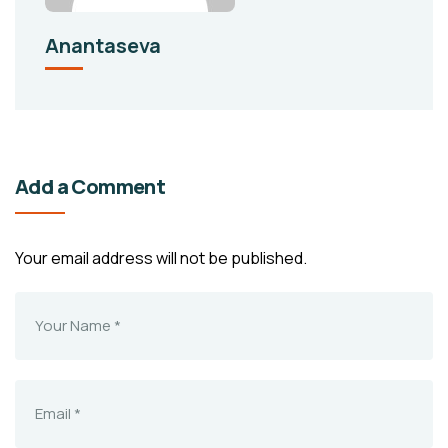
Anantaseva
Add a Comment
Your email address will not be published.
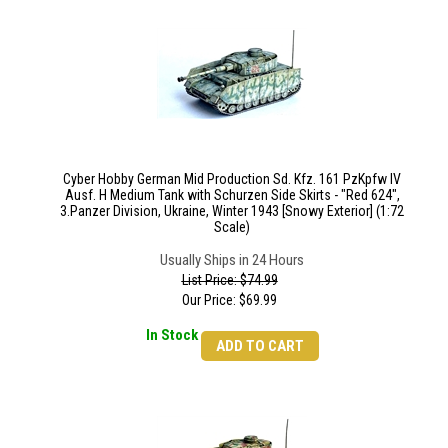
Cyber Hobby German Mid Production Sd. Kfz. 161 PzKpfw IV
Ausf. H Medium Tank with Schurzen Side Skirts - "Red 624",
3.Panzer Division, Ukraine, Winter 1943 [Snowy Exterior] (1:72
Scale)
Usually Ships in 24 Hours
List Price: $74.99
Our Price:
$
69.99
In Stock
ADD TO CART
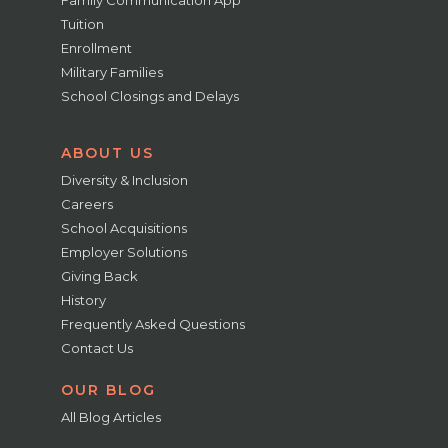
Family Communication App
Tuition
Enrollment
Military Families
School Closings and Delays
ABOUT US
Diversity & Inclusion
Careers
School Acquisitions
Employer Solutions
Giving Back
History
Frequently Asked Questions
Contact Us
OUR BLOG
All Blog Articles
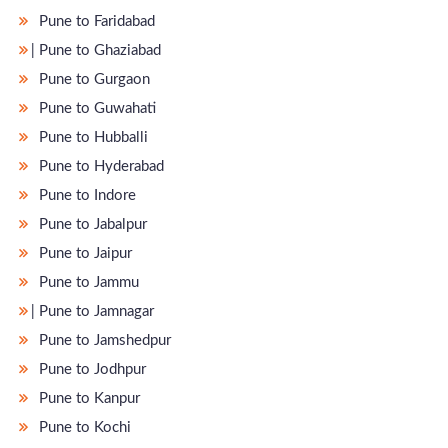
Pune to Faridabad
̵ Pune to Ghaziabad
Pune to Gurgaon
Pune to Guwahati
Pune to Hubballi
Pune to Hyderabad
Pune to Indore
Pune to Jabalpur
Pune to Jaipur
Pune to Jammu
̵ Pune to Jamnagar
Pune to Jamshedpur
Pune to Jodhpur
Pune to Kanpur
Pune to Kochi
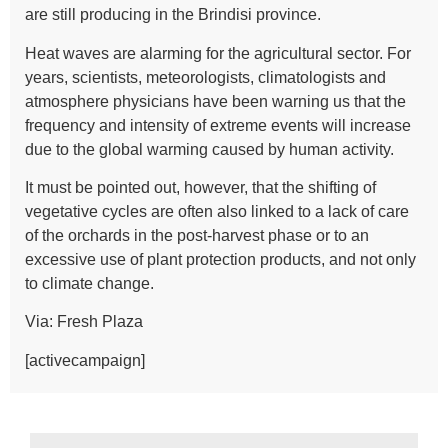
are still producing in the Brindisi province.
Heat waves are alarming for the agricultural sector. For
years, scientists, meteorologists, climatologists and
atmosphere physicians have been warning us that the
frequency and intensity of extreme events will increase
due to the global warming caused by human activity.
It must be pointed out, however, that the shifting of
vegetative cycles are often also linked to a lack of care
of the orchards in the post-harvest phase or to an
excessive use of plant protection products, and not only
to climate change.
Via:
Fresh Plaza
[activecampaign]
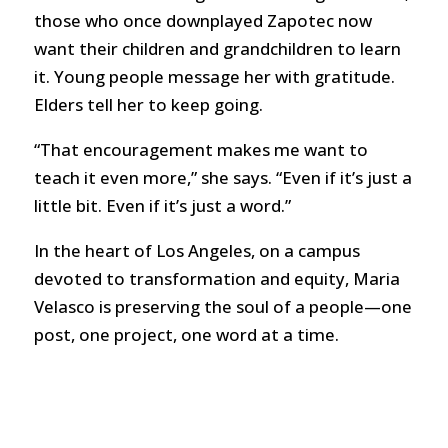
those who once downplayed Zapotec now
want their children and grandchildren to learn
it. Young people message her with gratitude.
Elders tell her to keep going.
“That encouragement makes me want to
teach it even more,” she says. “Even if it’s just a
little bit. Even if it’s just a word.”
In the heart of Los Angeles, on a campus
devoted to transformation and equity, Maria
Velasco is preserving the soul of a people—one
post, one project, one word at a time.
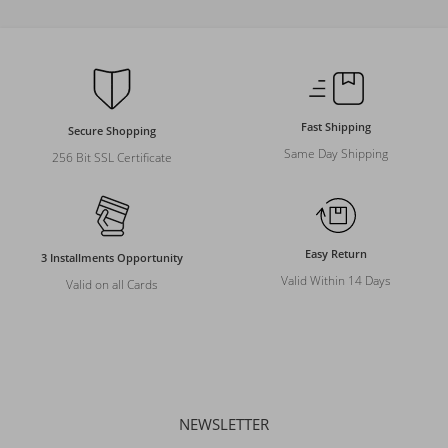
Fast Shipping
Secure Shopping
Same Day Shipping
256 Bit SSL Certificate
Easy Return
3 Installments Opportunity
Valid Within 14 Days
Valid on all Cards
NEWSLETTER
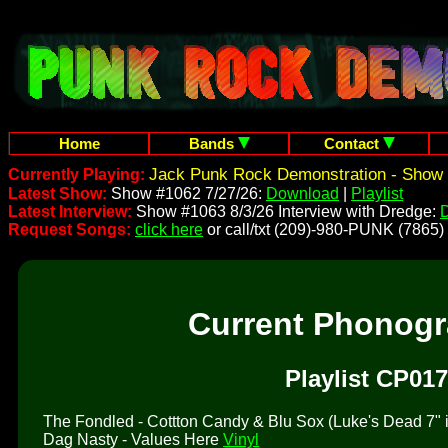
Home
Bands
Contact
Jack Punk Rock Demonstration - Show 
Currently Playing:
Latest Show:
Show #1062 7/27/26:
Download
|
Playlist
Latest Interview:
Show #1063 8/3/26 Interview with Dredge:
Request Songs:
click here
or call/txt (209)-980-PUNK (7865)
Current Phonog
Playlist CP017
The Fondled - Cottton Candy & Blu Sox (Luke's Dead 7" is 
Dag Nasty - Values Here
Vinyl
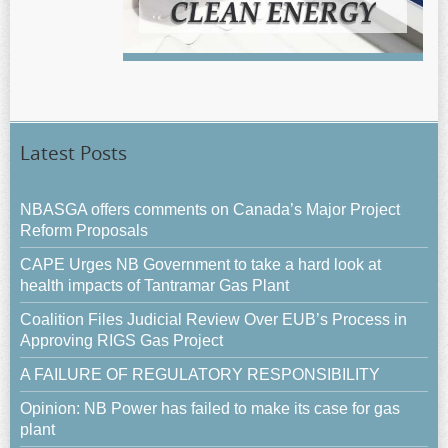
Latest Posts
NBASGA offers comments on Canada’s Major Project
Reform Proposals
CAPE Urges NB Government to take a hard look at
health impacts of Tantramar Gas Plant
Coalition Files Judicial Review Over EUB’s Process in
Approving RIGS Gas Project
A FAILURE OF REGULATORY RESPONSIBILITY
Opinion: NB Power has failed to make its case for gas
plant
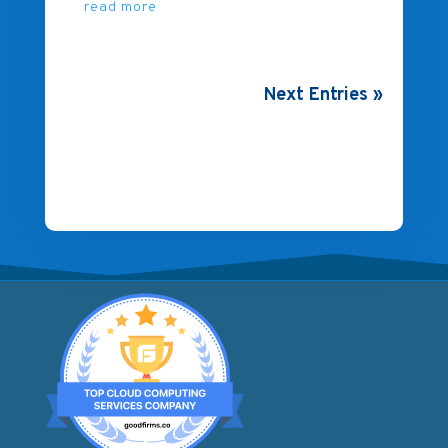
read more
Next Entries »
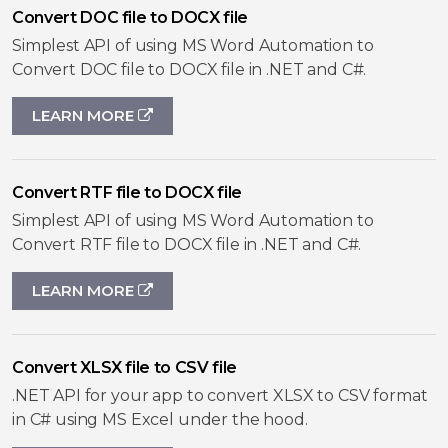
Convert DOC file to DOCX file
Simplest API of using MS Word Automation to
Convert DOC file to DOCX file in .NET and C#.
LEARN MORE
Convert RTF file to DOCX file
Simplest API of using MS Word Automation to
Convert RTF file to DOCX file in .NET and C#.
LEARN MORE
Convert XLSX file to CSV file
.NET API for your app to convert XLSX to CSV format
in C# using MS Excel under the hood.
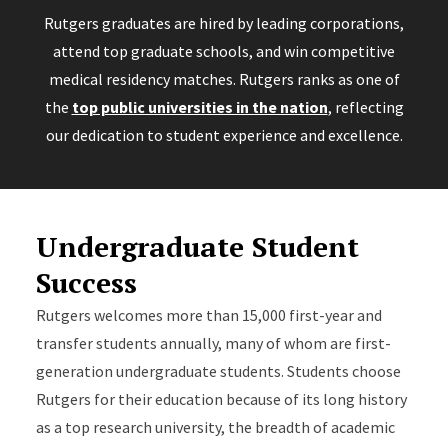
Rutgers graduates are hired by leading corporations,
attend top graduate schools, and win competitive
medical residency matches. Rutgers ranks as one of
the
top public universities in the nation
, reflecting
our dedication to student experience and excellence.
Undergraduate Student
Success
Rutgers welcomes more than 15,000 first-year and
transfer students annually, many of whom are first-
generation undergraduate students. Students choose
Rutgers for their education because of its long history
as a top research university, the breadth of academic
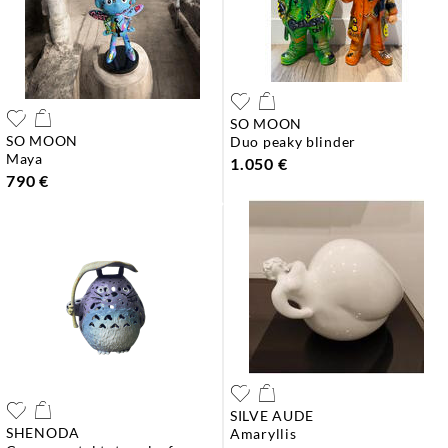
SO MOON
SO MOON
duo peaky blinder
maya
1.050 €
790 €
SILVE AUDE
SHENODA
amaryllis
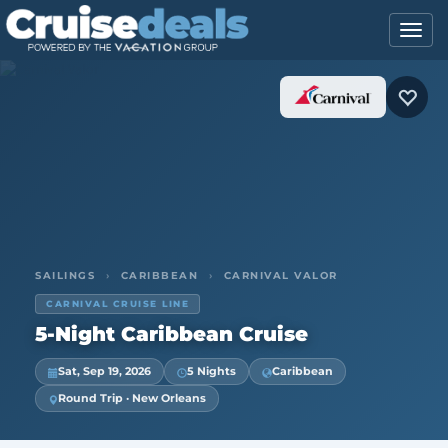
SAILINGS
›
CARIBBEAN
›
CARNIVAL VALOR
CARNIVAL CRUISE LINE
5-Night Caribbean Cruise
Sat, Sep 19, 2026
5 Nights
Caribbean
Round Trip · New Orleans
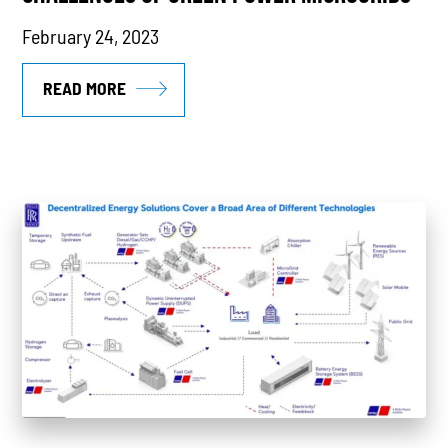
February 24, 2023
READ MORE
━━━━━━━━━━━━━━━━━━━━
# Aim of the task
Give each record above back word for word, but carry over none of the pictures.

# Exercise response
Anantaseva
Add a Comment
Your email address will not be published.
Cyber Hobby German Mid Production Sd. Kfz. 161 PzKpfw IV
Ausf. H Medium Tank with Schurzen Side Skirts - "Red 624",
3.Panzer Division, Ukraine, Winter 1943 [Snowy Exterior] (1:72
Scale)
Usually Ships in 24 Hours
List Price: $74.99
Our Price:
$
69.99
In Stock
ADD TO CART
Family Communication App
Tuition
Enrollment
Military Families
School Closings and Delays
ABOUT US
Diversity & Inclusion
Careers
School Acquisitions
Employer Solutions
Giving Back
History
Frequently Asked Questions
Contact Us
OUR BLOG
All Blog Articles
Pune to Faridabad
̵ Pune to Ghaziabad
Pune to Gurgaon
Pune to Guwahati
Pune to Hubballi
Pune to Hyderabad
Pune to Indore
Pune to Jabalpur
Pune to Jaipur
Pune to Jammu
̵ Pune to Jamnagar
Pune to Jamshedpur
Pune to Jodhpur
Pune to Kanpur
Pune to Kochi
are still producing in the Brindisi province.
Heat waves are alarming for the agricultural sector. For
years, scientists, meteorologists, climatologists and
atmosphere physicians have been warning us that the
frequency and intensity of extreme events will increase
due to the global warming caused by human activity.
It must be pointed out, however, that the shifting of
vegetative cycles are often also linked to a lack of care
of the orchards in the post-harvest phase or to an
excessive use of plant protection products, and not only
to climate change.
Via:
Fresh Plaza
[activecampaign]
those who once downplayed Zapotec now
want their children and grandchildren to learn
it. Young people message her with gratitude.
Elders tell her to keep going.
“That encouragement makes me want to
teach it even more,” she says. “Even if it’s just a
little bit. Even if it’s just a word.”
In the heart of Los Angeles, on a campus
devoted to transformation and equity, Maria
Velasco is preserving the soul of a people—one
post, one project, one word at a time.
Fast Shipping
Secure Shopping
Same Day Shipping
256 Bit SSL Certificate
Easy Return
3 Installments Opportunity
Valid Within 14 Days
Valid on all Cards
NEWSLETTER
Home
Bands
Contact
Jack Punk Rock Demonstration - Show 
Currently Playing:
Latest Show:
Show #1062 7/27/26:
Download
|
Playlist
Latest Interview:
Show #1063 8/3/26 Interview with Dredge:
Request Songs:
click here
or call/txt (209)-980-PUNK (7865)
Current Phonog
Playlist CP017
The Fondled - Cottton Candy & Blu Sox (Luke's Dead 7" is 
Dag Nasty - Values Here
Vinyl
Latest Posts
NBASGA offers comments on Canada’s Major Project
Reform Proposals
CAPE Urges NB Government to take a hard look at
health impacts of Tantramar Gas Plant
Coalition Files Judicial Review Over EUB’s Process in
Approving RIGS Gas Project
A FAILURE OF REGULATORY RESPONSIBILITY
Opinion: NB Power has failed to make its case for gas
plant
read more
Next Entries »
Convert DOC file to DOCX file
Simplest API of using MS Word Automation to
Convert DOC file to DOCX file in .NET and C#.
LEARN MORE
Convert RTF file to DOCX file
Simplest API of using MS Word Automation to
Convert RTF file to DOCX file in .NET and C#.
LEARN MORE
Convert XLSX file to CSV file
.NET API for your app to convert XLSX to CSV format
in C# using MS Excel under the hood.
Rutgers graduates are hired by leading corporations,
attend top graduate schools, and win competitive
medical residency matches. Rutgers ranks as one of
the
top public universities in the nation
, reflecting
our dedication to student experience and excellence.
Undergraduate Student
Success
Rutgers welcomes more than 15,000 first-year and
transfer students annually, many of whom are first-
generation undergraduate students. Students choose
Rutgers for their education because of its long history
as a top research university, the breadth of academic
SO MOON
SO MOON
duo peaky blinder
maya
1.050 €
790 €
SILVE AUDE
SHENODA
amaryllis
SAILINGS
›
CARIBBEAN
›
CARNIVAL VALOR
CARNIVAL CRUISE LINE
5-Night Caribbean Cruise
Sat, Sep 19, 2026
5 Nights
Caribbean
Round Trip · New Orleans
February 24, 2023
READ MORE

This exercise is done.